I recently read Father of the Bride by Edward Streeter, copyright 1948.  Amazing how little has changed! One paragraph jumped off the page at me.  It was the day before the wedding: “When one concentrates fiercely and at length on an event in the distant future it eventually becomes fixed in the mind as something forever remote.  As a result it is a shock to awake some morning and find that the distant future has suddenly become the immediate present.  It is like a foolish rumor about a lion in the district, which no one takes seriously until the beast springs at you from behind a lilac bush.”

Its not the day before, yet, but I can sense the lion crouching. One month, and a short one, stands between today and The Day.  Of course, its not my wedding, I’m only the Mother of the Birdie.  (Oops, typo there!  Unlike with the classic Royal portable, I could easily correct it – but then you’d miss the fun.) 

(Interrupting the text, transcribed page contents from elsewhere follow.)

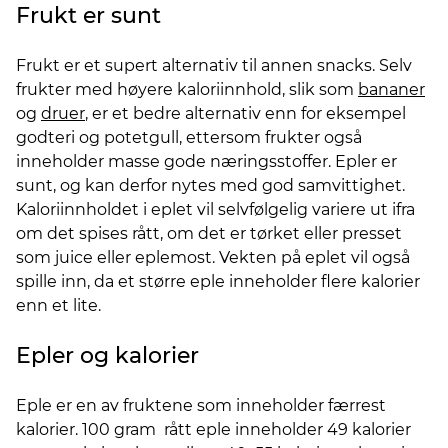
Frukt er sunt
Frukt er et supert alternativ til annen snacks. Selv
frukter med høyere kaloriinnhold, slik som
bananer
og
druer
, er et bedre alternativ enn for eksempel
godteri og potetgull, ettersom frukter også
inneholder masse gode næringsstoffer. Epler er
sunt, og kan derfor nytes med god samvittighet.
Kaloriinnholdet i eplet vil selvfølgelig variere ut ifra
om det spises rått, om det er tørket eller presset
som juice eller eplemost. Vekten på eplet vil også
spille inn, da et større eple inneholder flere kalorier
enn et lite.
Epler og kalorier
Eple er en av fruktene som inneholder færrest
kalorier. 100 gram rått eple inneholder 49 kalorier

The response cards are steadily appearing, trailing joys and sorrows.  “can’t wait!” “looking forward to coming” “not well enough to drive that far, wish the couple all the best” “so sad, {pick one: deployed, work dictates, no vacation, pregnant-can’t-travel}, will miss being there.”  We honed the list as best we could to those we all really want to be with us on the bride and groom’s special day.  So we’re forlorn, disconsolate, and occasionally angry when one of our favorite friends or family cannot attend, despite knowing that they would if they could.  And celebrate each card with that check next to ‘will attend’!

I also read recently Jan Karon’s book, Home to Holly Springs.  I thoroughly enjoyed it, as I did each of her Mitford series.  Two quotes that she included caught my eye.  The first is credited to Chesterton, who I suspect must be Gilbert Keith Chesterton, a London journalist, 1874 – 1936.  See for more info.  Karon’s Father Tim is thinking about the wonder of his relationship with his wife: “There are no words to express the abyss between isolation and having one ally.  It may be conceded to the mathematician that four is twice two.  But two is not twice one; two is two thousand times one.”  What a apt description of a good marriage.  I shall have to find some of Chesterton’s books.

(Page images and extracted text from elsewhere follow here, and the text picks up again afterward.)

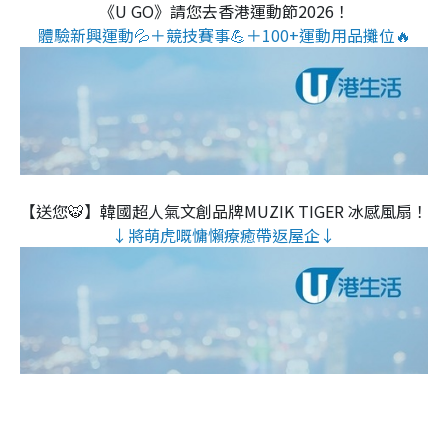
《U GO》請您去香港運動節2026！
體驗新興運動💦＋競技賽事💪＋100+運動用品攤位🔥
【送您🐯】韓國超人氣文創品牌MUZIK TIGER 冰感風扇！
↓將萌虎嘅慵懶療癒帶返屋企↓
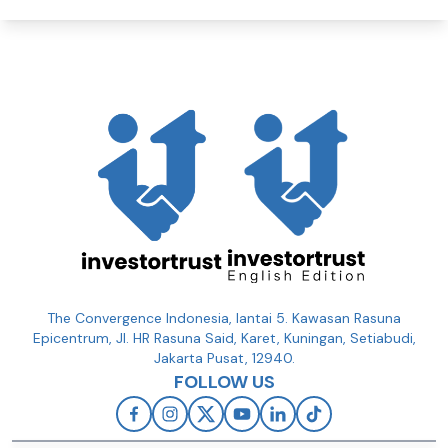
The Convergence Indonesia, lantai 5. Kawasan Rasuna
Epicentrum, Jl. HR Rasuna Said, Karet, Kuningan, Setiabudi,
Jakarta Pusat, 12940.
FOLLOW US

Karon’s other quote that I wanted to share with you has led me bouncing along the web, collecting more novels for my reading list.  Its from Elizabeth Goudge, an English writer: “She had long accepted the fact that happiness is like swallows in spring.  It may come and nest under your eaves, or it may not.  You cannot command it.  When you expect to be happy, you are not and when you don’t expect to be happy, there is suddenly Easter in your soul, though it be midwinter.”  Goudge’s biography ( ) reminds me of Beatrix Potter; I wonder what her books are like…

Before I leave you for today – the sun is shining and I must get outdoors – you might wonder about the photo I’ve included.  Its one of a limited edition, 16 for those of us counting, which will debut at The Wedding Reception.

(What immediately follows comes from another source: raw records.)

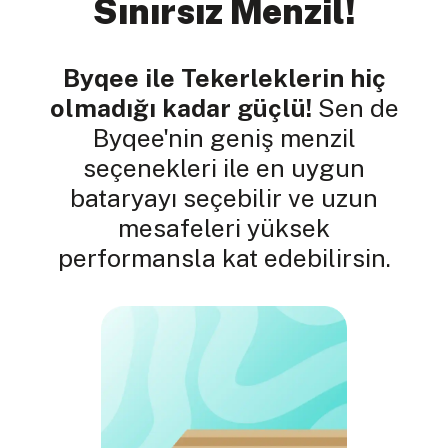
Sınırsız Menzil!
Byqee ile Tekerleklerin hiç
olmadığı kadar güçlü!
Sen de
Byqee'nin geniş menzil
seçenekleri ile en uygun
bataryayı seçebilir ve uzun
mesafeleri yüksek
performansla kat edebilirsin.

6 responses to “Wedding Reflections

  1. I think when you research it you will find the reference to Chesterton to be the Southern wife who kept such fantastic diaries that they have been widely published. I believe she was aNorthern lady married to a southern general and she had some revealing observations about life and living. I’m sure googling will find her She makes some great reading.

  2. Had no luck looking for a civil war diariest by the name of Chesterton. But I did come across Mary Boykin Chester, daughter of a senator from SC and wife of another. There’re several books on Amazon of her diaries and biography. Maybe that’s who you’re thinking of?

  3. I hope I’m not a “regret” you’re angry at, because you know I want to be there!!
    Love the quotes – is the new Jan Karon a continuation of Mitford or the prequel?
    I’m almost finished with audio “Emma” – companion to the new PBS Masterpiece Austen series running here…

  4. Josephine Brenneman

    Your blog was the first listing on Google when I searched for more information on Karon’s Goudge quotation. Having helped two “birdies” fly the nest, I can empathize.
    Karon has two books of Fr. Tim’s favorite quotes; one of them is “Patches of Godlight.” You should be able to find the right author in her credits.
    I read many of Elizabeth Goudge’s novels in my youth, and found them lovely, as well as thought-provoking. They’re hard to find now, but worth the search.

  5. Mary Boydkin Chester is the one I had in mind.

  6. I was also looking for the origin of the Elizabeth Goudge quotation from Home to Holly Springs & found your blog. Elizabeth Goudge was a wonderful writer – I read & re-read everything our public library had for years – – – most of them have been taken out of circulation now, and as someone else has commented, her books are hard to find. But wonderful books – – – her ability to paint word-pictures always amazed me.